Is this a Strapcode aftermarket bracelet? If so, it should be screws so you need a tiny jeweller's screwdriver, a clean white surface so you can find a screw easily if it goes walkabout, and some kind of magnifier or loupe so you can see what you're doing, unless you're Superman?

I find needle nose pliers are handy for extracting the screw once undone, and for picking it up when it drops out. They don't always drop out freely.

If you need an uneven number of links, i.e. 3 on one, 2 on the other, put the extra link on the 12 o'clock side to keep the clasp centred on your wrist.

I work on a white microfibre towel so the screw doesn't bounce if it drops, because if one lands on the floor, good luck finding it :laugh:


----------



## Ging (Feb 25, 2017)

Cheers for the reply the part I'm worried about is handling the screws with them being so small as I've got sausage fingers . I'll take it to the jewlers i think . Yes it's a stapcot


----------



## brummie1875 (May 2, 2016)

Strapcode bracelet, great looking and easy to adjust and following @it'salivejim s superb tips it will be fairly easy I should say. :thumbsup:


----------



## Chromejob (Jul 28, 2006)

There are tools for doing this, Bergeon makes a great one, but if your spelling is to be any guide, I wouldn't even attempt it, take it to a jeweler or watchsmith to accomplish.


----------



## Steve D UK (Sep 28, 2016)

Pot. Kettle. Black.
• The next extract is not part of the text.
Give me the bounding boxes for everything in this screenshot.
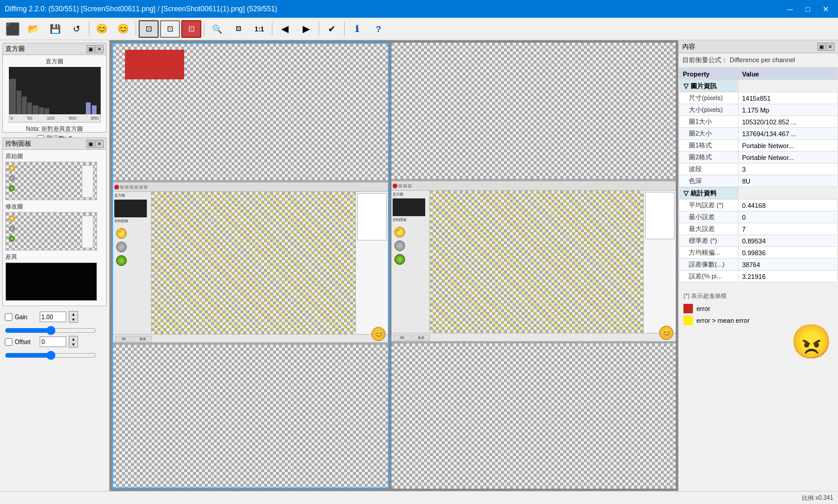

Were you off school the day they did punctuation?


----------



## Ging (Feb 25, 2017)

Chromejob said:


> There are tools for doing this, Bergeon makes a great one, but if your spelling is to be any guide, I wouldn't even attempt it, take it to a jeweler or watchsmith to accomplish.
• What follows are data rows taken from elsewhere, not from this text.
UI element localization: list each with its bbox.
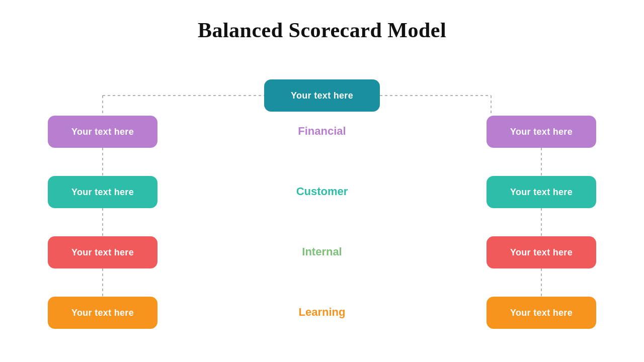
label-learning: Learning bbox=[282, 306, 362, 319]
right-box-2[interactable]: Your text here bbox=[487, 176, 596, 208]
right-box-3[interactable]: Your text here bbox=[487, 236, 596, 268]
right-box-1[interactable]: Your text here bbox=[487, 116, 596, 148]
left-box-3[interactable]: Your text here bbox=[48, 236, 157, 268]
page-title: Balanced Scorecard Model bbox=[0, 0, 644, 42]
left-box-2[interactable]: Your text here bbox=[48, 176, 157, 208]
label-customer: Customer bbox=[282, 185, 362, 198]
left-box-4[interactable]: Your text here bbox=[48, 297, 157, 329]
label-financial: Financial bbox=[282, 125, 362, 138]
top-center-box[interactable]: Your text here bbox=[264, 79, 380, 112]
diagram: Your text here Your text here Your text … bbox=[0, 65, 644, 362]
label-internal: Internal bbox=[282, 245, 362, 258]
right-box-4[interactable]: Your text here bbox=[487, 297, 596, 329]
left-box-1[interactable]: Your text here bbox=[48, 116, 157, 148]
 Just because I can't spell doesn't mean I can't work with my hands quite the opposite plus I don't talk down to people who can spell but haven't a clue when comes to fabricating / welding / machining / building trikes ect ( which is a lot more important to me than spelling ) all self taught and we'll respected in the triking community over here in the uk


----------



## Chromejob (Jul 28, 2006)

Welcome back to the thread. Happy new year. Yes, I was being rude. I post here mostly in jest. Did you get your strap sorted out?


----------



## Ging (Feb 25, 2017)

Fair play. yes i did now I've seen one apart I'll do the next one my self


----------



## it'salivejim (Jan 19, 2013)

Ging said:


> Fair play. yes i did now I've seen one apart I'll do the next one my self


 It really isn't complicated and once you've done one, it makes it so much easier to do your own rather than have to go to a jeweller every time.

When I was first getting into this madness I took a watch to H Samuel to have some links removed. After watching the Saturday girl banging the bracelet to **** with a hammer I vowed to get some tools and do it myself. Serendipitously, that particular branch closed the following week.


----------